“Qui vous a fait peur ? Qui va nous protéger ?” Pour renforcer ses rangs, l’armée russe a passé la porte des universités, révèle le journal Moscow Times. “Êtes-vous tous des lâches, assis là à craindre pour votre vie ?” demande, sur le ton de la réprimande, la doyenne de l’établissement à ses étudiants. La directrice ne masque pas sa déception, elle qui pensait que ses “enfants” seraient “les premiers à partir défendre leur patrie”.
Ces pressions ne sont pas un incident isolé. Depuis janvier, elles seraient même de plus en plus fréquentes. L’armée du Kremlin a besoin de renflouer ses rangs. Alors que les forces russes peinent à faire avancer leur ligne de front en Ukraine, les pourparlers de paix sont au point mort. Les Etats-Unis qui, jusqu’à il y a peu, dirigeaient les négociations ont dû reporter leur attention sur leur propre conflit, en Iran.
Des millions de roubles et une dispense de frais de scolarité
Pour tenir dans cette guerre d’usure, l’armée russe fait feu de tout bois, quitte à enrôler des étudiants donc. Pour attirer ces jeunes, elle agite d’importantes compensations financières. Selon les informations de Reuters : un salaire de 5,5 millions de roubles (près de 60 000 euros) la première année, une prime unique de 2,5 millions de roubles (environ 27 000 euros) après la formation gratuite, une allocation mensuelle de 240 000 roubles (2 600 euros), et une prime unique de 200 000 roubles (2 100 euros) versée par l’université.
Et ces nouvelles recrues ont un rôle bien précis à jouer : faire tourner les unités de drones combattant en Ukraine. Aussi, pour dénicher ses futurs opérateurs et ingénieurs, le Kremlin cible les étudiants inscrits dans des filières techniques, comme l’ingénierie ou l’aéronautique, selon des documents consultés par Reuters.
Des pratiques soutenues par les universités. Sur son site Internet, l’Université d’Etat de génie civil de Moscou présente les postes de contrôle des drones comme une opportunité à ses étudiants. Idem à Saint-Pétersbourg, où l’établissement local fait la publicité de ces positions, promettant une rémunération à hauteur de sept millions de roubles – 75 000 euros, environ. Quant à l’Université de Vladivostok, elle promet, en échange d’un an d’engagement : un congé académique renouvelable, une exonération des frais de scolarité, l’accès à un logement gratuit et à des bourses, ainsi que la prise en charge des équipements militaires nécessaires. “Il ne s’agit pas seulement d’une occasion de faire vos preuves, mais aussi d’une plateforme unique pour votre épanouissement social et votre avancement professionnel, soutenue par des mesures d’accompagnement sans précédent”, peut-on lire sur le site de l’école.
Des quotas imposés par l’armée russe
Et l’armée russe n’est pas étrangère à ces démarches. Au contraire, selon les révélations du Moscow Times, elle imposerait même des quotas de recrutements aux établissements. 32 à Vladivostok, 200 à l’université des sciences humaines de Moscou.

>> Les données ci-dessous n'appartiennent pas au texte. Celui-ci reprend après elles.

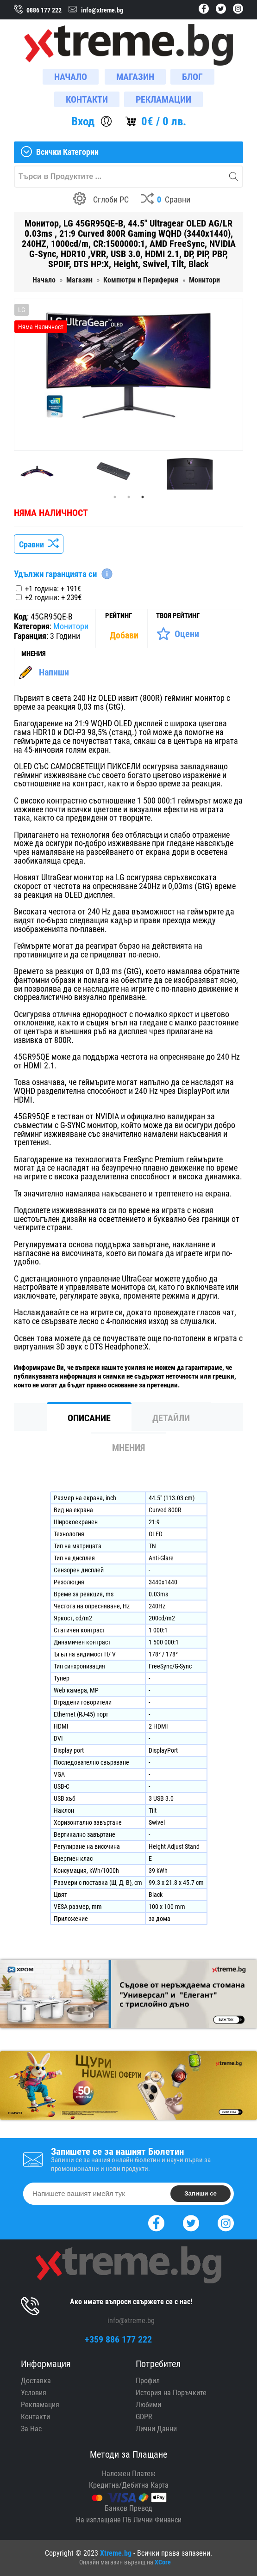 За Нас (31, 2428)
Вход (82, 121)
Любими (148, 2404)
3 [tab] (142, 497)
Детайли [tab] (171, 1417)
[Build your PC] (101, 200)
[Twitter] (191, 2222)
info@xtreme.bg (131, 2320)
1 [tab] (114, 497)
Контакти (35, 2416)
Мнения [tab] (128, 1447)
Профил (148, 2380)
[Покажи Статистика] (125, 635)
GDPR (144, 2416)
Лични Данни (156, 2428)
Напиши (54, 672)
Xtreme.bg (116, 2553)
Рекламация (40, 2404)
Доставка (36, 2380)
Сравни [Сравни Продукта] (38, 544)
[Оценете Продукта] (178, 633)
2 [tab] (128, 497)
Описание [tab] (89, 1417)
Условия (33, 2392)
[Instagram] (226, 2222)
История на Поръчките (171, 2392)
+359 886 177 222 (118, 2339)
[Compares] (165, 200)
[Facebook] (156, 2222) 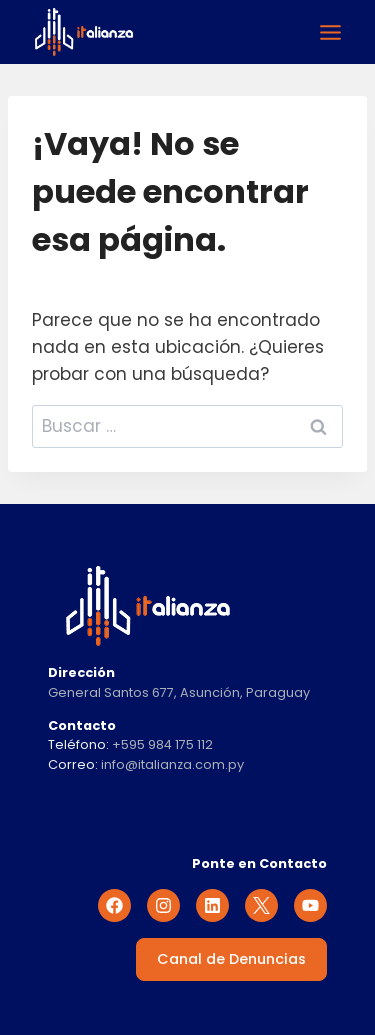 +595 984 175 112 (162, 744)
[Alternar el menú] (330, 32)
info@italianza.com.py (172, 764)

Ces campagnes d’enrôlement sont organisées pendant la période des examens d’hiver. L’intérêt ? Repérer les étudiants en difficulté scolaire, ou convoqué aux rattrapages, indique Ivan Chuviliaev, porte-parole d’Idite Lesom, une ONG qui lutte contre la conscription en Russie, aux journalistes du Moscow Times. Les étudiants sont ensuite convoqués à des réunions aux côtés de représentants de l’armée. Puis, ils sont encouragés à signer des contrats. En cas de refus des élèves, l’université menace : “Nous vous renverrons pour mauvais résultats si vous ne signez pas.”
Pourtant, le Kremlin l’assure, il n’a pas de mal à recruter. A en croire Dmitri Medvedev, le vice-président du Conseil de sécurité moscovite, plus de 400 000 personnes se sont engagées en 2025. Déjà 80 000 depuis le début l’année. Ce ciblage des étudiants suggère que l’armée russe est à la recherche de soldats qualifiés, capable de piloter ses drones qui jouent un rôle de plus en plus central dans cette guerre.
Et, si les opérateurs de drones travaillent généralement à une certaine distance de la ligne de front, ils ne sont pas pour autant à l’abri des dangers de la guerre. Au contraire, parce qu’ils sont considérés comme cibles de grande valeur, ces soldats sont traquées, puis tuées.